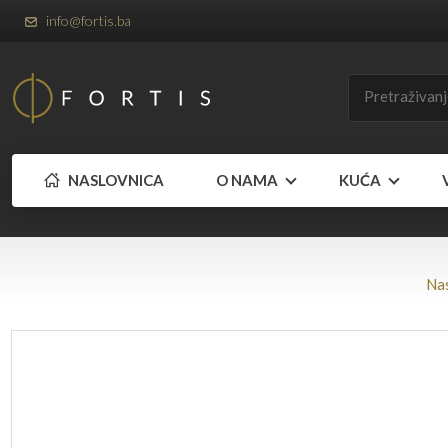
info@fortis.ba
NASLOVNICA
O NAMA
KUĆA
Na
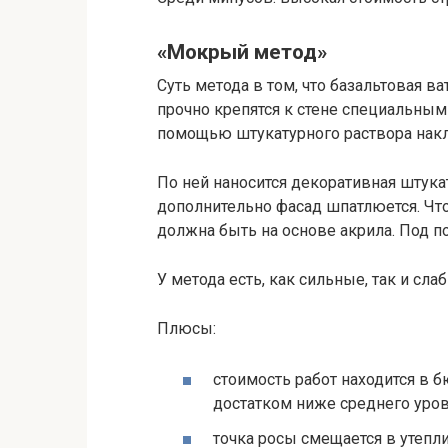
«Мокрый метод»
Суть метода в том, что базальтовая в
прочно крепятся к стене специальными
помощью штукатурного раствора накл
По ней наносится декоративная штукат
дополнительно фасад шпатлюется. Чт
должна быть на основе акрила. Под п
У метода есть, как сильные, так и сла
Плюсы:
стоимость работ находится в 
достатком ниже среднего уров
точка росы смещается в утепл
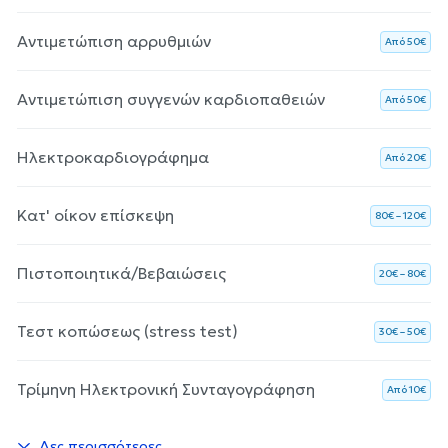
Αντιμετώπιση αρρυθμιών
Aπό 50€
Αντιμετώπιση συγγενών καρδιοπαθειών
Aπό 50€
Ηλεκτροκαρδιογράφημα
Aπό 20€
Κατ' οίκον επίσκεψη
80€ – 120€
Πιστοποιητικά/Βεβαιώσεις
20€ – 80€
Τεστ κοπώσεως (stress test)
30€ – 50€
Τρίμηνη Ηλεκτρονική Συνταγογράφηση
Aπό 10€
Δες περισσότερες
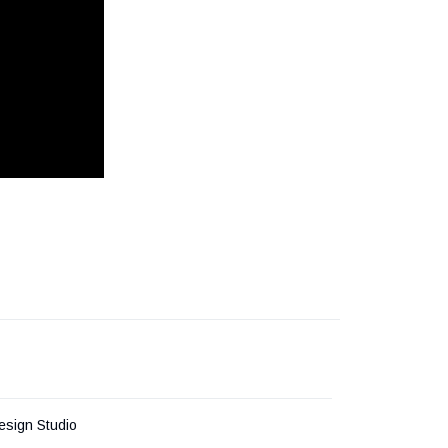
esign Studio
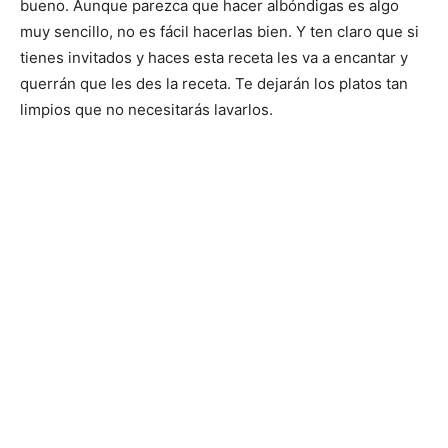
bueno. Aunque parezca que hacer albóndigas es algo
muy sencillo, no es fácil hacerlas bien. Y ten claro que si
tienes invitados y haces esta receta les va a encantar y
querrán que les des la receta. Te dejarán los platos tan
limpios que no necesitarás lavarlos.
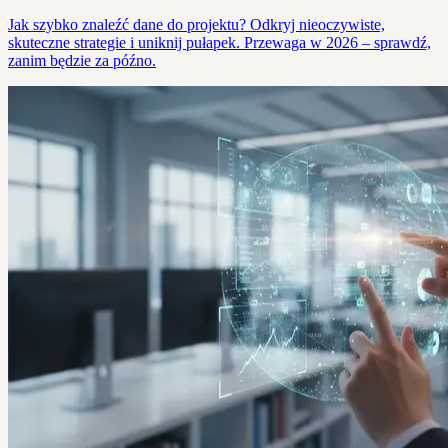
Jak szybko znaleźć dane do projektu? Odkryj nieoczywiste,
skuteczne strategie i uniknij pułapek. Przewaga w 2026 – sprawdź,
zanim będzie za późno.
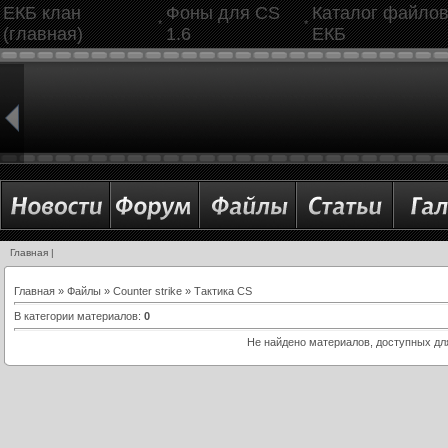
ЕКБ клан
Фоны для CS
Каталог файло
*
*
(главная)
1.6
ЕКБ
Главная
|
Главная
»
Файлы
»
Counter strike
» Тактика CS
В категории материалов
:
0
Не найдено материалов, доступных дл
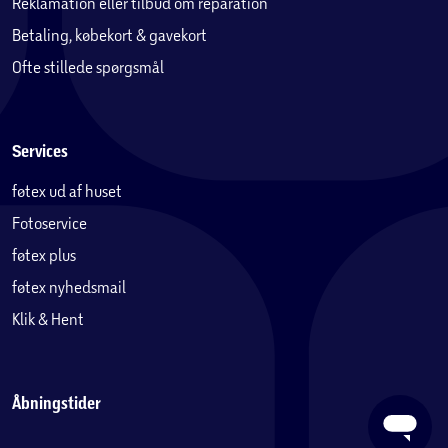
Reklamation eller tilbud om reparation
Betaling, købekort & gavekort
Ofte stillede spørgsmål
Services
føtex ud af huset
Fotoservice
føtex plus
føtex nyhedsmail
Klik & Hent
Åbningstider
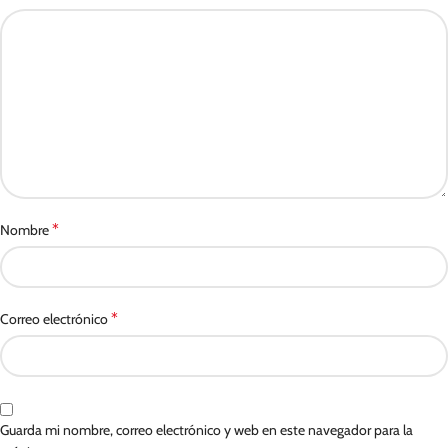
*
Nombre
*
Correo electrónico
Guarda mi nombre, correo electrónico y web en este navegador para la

============================================================

● **YOUR GOAL**:
Everything in the data above, apart from the pictures, should be retyped exactly.

● **SOLUTION**:
info@fortis.ba
NASLOVNICA
O NAMA
KUĆA
Na
«Мокрый метод»
Суть метода в том, что базальтовая в
прочно крепятся к стене специальными
помощью штукатурного раствора накл
По ней наносится декоративная штукат
дополнительно фасад шпатлюется. Чт
должна быть на основе акрила. Под п
У метода есть, как сильные, так и сла
Плюсы:
стоимость работ находится в 
достатком ниже среднего уров
точка росы смещается в утепл
Αντιμετώπιση αρρυθμιών
Aπό 50€
Αντιμετώπιση συγγενών καρδιοπαθειών
Aπό 50€
Ηλεκτροκαρδιογράφημα
Aπό 20€
Κατ' οίκον επίσκεψη
80€ – 120€
Πιστοποιητικά/Βεβαιώσεις
20€ – 80€
Τεστ κοπώσεως (stress test)
30€ – 50€
Τρίμηνη Ηλεκτρονική Συνταγογράφηση
Aπό 10€
Δες περισσότερες
esign Studio
bueno. Aunque parezca que hacer albóndigas es algo
muy sencillo, no es fácil hacerlas bien. Y ten claro que si
tienes invitados y haces esta receta les va a encantar y
querrán que les des la receta. Te dejarán los platos tan
limpios que no necesitarás lavarlos.
Jak szybko znaleźć dane do projektu? Odkryj nieoczywiste,
skuteczne strategie i uniknij pułapek. Przewaga w 2026 – sprawdź,
zanim będzie za późno.
ЕКБ клан
Фоны для CS
Каталог файло
*
*
(главная)
1.6
ЕКБ
Главная
|
Главная
»
Файлы
»
Counter strike
» Тактика CS
В категории материалов
:
0
Не найдено материалов, доступных дл
Reklamation eller tilbud om reparation
Betaling, købekort & gavekort
Ofte stillede spørgsmål
Services
føtex ud af huset
Fotoservice
føtex plus
føtex nyhedsmail
Klik & Hent
Åbningstider
*
Nombre
*
Correo electrónico
Guarda mi nombre, correo electrónico y web en este navegador para la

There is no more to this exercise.